THE SCHRÖDINGER'S CAT
Let's learn about the famous SCHRÖDINGER'S CAT.
Erwin Schrödinger was an Austrian-Irish physicist who is known for his contributions in the field of quantum mechanics. You have probably heard of the famous Schrödinger equation.
In 1935 Schrödinger devised this thought experiment during a discussion with Albert Einstein.
The Schrödinger's Cat points out the problem with the Copenhagen interpretation of quantum mechanics.
In quantum mechanics there is a phenomenon called quantum superposition, that a system can exist in two different states simultaneously.
The experiment asks that when does a quantum system stop existing as a superposition of states and become one or the other?
If we simplify the experiment we can explain it as.
If you have a hypothetical cat name it as "Tommy"
And you find a large steel box with a random triggered bomb in it and you put our Tommy in the box.
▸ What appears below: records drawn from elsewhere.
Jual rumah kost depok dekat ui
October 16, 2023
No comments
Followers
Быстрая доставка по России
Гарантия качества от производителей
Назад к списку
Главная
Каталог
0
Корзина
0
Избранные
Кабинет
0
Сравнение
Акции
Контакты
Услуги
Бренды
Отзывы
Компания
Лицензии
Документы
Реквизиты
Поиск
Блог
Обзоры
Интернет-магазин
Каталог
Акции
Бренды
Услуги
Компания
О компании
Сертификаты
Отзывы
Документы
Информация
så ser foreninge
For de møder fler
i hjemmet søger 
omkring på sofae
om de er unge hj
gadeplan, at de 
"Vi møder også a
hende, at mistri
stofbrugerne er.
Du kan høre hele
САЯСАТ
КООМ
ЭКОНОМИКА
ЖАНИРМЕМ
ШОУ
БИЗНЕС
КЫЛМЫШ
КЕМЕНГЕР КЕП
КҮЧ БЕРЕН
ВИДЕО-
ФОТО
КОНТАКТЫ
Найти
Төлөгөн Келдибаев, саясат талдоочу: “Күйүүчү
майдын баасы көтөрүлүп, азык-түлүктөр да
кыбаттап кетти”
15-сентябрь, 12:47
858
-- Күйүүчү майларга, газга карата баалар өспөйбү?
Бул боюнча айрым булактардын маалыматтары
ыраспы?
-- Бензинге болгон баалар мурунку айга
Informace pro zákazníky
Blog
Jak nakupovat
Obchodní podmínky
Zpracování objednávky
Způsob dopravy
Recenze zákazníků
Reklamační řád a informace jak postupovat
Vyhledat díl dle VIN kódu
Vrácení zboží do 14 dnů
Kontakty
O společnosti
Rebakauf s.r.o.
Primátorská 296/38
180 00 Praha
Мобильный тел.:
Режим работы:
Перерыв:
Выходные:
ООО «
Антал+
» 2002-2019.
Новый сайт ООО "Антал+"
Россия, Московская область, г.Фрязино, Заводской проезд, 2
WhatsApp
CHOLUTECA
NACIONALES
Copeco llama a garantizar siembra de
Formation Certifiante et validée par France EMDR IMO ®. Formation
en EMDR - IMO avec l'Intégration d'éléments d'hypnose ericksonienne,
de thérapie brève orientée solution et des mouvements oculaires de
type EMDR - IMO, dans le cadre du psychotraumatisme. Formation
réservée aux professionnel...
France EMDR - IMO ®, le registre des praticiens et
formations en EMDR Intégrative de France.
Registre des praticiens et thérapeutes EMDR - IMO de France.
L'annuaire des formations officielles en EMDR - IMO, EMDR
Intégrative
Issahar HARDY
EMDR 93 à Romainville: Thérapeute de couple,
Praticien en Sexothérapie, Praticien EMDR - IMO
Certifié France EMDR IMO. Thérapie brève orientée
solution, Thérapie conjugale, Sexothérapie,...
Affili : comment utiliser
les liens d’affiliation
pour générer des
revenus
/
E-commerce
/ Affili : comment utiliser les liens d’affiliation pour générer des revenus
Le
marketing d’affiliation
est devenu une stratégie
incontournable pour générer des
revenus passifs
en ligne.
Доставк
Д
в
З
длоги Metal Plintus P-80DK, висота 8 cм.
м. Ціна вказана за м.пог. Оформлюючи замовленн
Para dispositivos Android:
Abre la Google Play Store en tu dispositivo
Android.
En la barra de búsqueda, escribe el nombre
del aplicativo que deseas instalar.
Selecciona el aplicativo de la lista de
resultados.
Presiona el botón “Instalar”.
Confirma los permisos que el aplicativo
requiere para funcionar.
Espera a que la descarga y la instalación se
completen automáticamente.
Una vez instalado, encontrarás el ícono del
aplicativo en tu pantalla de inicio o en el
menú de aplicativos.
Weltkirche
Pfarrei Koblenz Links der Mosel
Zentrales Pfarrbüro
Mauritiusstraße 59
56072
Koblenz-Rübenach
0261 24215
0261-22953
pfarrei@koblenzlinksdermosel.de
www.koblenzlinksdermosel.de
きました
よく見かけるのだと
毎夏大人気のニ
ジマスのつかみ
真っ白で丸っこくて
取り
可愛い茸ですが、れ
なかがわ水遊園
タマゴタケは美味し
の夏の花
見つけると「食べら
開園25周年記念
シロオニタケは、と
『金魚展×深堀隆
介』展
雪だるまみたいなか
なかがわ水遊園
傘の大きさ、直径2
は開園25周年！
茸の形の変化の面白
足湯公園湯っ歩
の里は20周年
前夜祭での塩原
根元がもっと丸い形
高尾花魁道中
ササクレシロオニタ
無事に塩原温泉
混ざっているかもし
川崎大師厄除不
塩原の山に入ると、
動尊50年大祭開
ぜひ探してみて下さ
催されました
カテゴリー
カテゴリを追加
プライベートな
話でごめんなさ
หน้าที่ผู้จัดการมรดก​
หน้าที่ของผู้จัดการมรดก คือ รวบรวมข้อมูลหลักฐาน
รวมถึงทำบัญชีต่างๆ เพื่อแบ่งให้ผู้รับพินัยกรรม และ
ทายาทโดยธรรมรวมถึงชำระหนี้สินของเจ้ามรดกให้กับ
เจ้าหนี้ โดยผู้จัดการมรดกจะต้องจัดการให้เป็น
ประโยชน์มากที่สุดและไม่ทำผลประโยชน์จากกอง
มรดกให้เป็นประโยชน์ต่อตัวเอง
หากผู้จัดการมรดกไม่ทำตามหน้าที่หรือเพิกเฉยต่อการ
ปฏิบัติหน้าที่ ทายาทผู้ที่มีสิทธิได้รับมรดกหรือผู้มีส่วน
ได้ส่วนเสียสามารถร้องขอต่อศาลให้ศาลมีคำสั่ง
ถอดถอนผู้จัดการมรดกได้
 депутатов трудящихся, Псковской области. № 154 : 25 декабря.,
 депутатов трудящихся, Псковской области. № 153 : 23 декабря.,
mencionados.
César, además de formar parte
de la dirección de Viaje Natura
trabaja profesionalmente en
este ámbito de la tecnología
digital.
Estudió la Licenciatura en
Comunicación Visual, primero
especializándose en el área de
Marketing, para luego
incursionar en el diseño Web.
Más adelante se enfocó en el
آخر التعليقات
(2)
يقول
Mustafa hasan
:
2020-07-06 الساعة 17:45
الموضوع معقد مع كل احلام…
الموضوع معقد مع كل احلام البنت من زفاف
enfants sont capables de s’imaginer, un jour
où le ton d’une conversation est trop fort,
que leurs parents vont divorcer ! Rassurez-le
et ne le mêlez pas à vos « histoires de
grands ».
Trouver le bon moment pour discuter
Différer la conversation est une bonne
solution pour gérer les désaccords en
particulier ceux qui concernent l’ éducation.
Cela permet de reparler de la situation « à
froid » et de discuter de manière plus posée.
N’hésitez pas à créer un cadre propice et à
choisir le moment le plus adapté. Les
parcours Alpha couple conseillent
Note that the bomb is uninfluenced by our Tommy. Since the bomb is randomly triggered there is an equal chance to trigger and not to trigger.You can only know what happened when you open the box.
So for an observer until the box is opened Tommy remains dead or alive simultaneously inside the box and at the moment when the observer opens the box we can find is Tommy alive or not.
That is
A system which simultaneously existed in two states when observed collapses into a just one state.
The original by Schrödinger,
"One can even set up quite ridiculous cases. A cat is penned up in a steel chamber, along with the following device (which must be secured against direct interference by the cat): in a Geiger counter, there is a tiny bit of radioactive substance, so small, that perhaps in the course of the hour one of the atoms decays, but also, with equal probability, perhaps none; if it happens, the counter tube discharges and through a relay releases a hammer that shatters a small flask of hydrocyanic acid. If one has left this entire system to itself for an hour, one would say that the cat still lives if meanwhile no atom has decayed. The first atomic decay would have poisoned it. The psi-function of the entire system would express this by having in it the living and dead cat (pardon the expression) mixed or smeared out in equal parts.
It is typical of these cases that an indeterminacy originally restricted to the atomic domain becomes transformed into macroscopic indeterminacy, which can then be resolved by direct observation. That prevents us from so naïvely accepting as valid a "blurred model" for representing reality. In itself, it would not embody anything unclear or contradictory. There is a difference between a shaky or out-of-focus photograph and a snapshot of clouds and fog banks."